Ultrasonic Signals Are the Wild West of Wireless Tech
In recent months, even established industry standards like Bluetooth and WPA2 Wi-Fi have been shown to have vulnerabilities and flaws. But as impactful and potentially damaging as these revelations have been, some wireless communication technologies have their own alarming risks—precisely because the industry hasn’t yet agreed on how to architect and implement them.
Among those haphazard wireless technologies are ultrasonic communications. Ultrasounds have already gained a sinister reputation for their use in device tracking schemes in which apps gain permission to access a user’s smartphone, then listen for inaudible “beacons” being broadcast in advertisements, websites, and even physical stores. At the RSA security conference in San Francisco on Tuesday, researchers are presenting new findings about where things stand with ultrasonic communication—and how concerned you should be about the technology.
‘Leaving ultrasound completely unchecked causes confusion, and implementations are flawed because they’re ad hoc.’
Giovanni Vigna, University of California Santa Barbara
Giovanni Vigna, a mobile and web security researcher at the University of California in Santa Barbara, and Vasilios Mavroudis, a doctoral researcher at University College London say that ultrasonic cross-device tracking, while certainly not eradicated, hasn’t been gaining widespread adoption, thanks in part to an outcry from privacy watchdogs and an aggressive FTC probe a few years ago. Instead, ultrasonic communication technology has increasingly found usefulness for a diverse array of location-based services, in which an app listens for beacons and suggests location-related services or content when your device is close enough to hear particular ultrasonic emissions. This approach is being used to serve information for walking tours and museum visits, facilitate ticketing at stadiums and other venues, and create novel effects like light shows that coordinate the camera flashes on attendees’ phones at an event.
Vigna and Mavroudis argue that these offerings in themselves aren’t as immediately privacy-invading as initiatives that quietly track devices over time and collect information about their owners to create tailored profiles. When choosing to download a location-based app that uses ultrasounds, users are more directly aware of what that app will do. The researchers note that there are still real problems at this point with ultrasonic technologies—not that they are being used for wireless communication at all, but that currently the technology is immature. Every company codes its own version and develops a different implementation of ultrasonic communication, and there’s no way to ensure that all these different versions provide basic privacy and security protections.

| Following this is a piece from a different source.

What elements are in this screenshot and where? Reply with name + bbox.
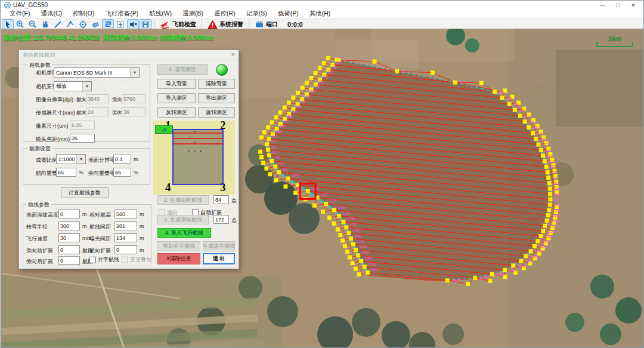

“The real value of this technology is that you don’t need any specific network setup, you are riding a physical phenomenon and can model proximity in a physical way,” Vigna says. “For IoT that could be important, because it’s something you cannot spoof across walls or across barriers. But leaving ultrasound completely unchecked causes confusion, and implementations are flawed because they’re ad hoc. There are risks that are only going to become worse without standardization.”
In past research into ultrasound communication, Mavroudis has concluded that the most pressing potential risks involve leaving ultrasound receiving apps unrestricted. If an app is given, say, carte blanche access to a device’s microphone data, users have to simply trust that the app will only access ultrasonic information, and won’t listen in on everything a user is doing. Similarly, some ultrasound apps will continue collecting data from a user’s microphone while their device is on airplane mode—storing it up to eventually send back to a web server once the device regains connectivity—while other services and applications don’t. With so much diversity, it’s difficult for users to keep track of how any one ultrasound service functions.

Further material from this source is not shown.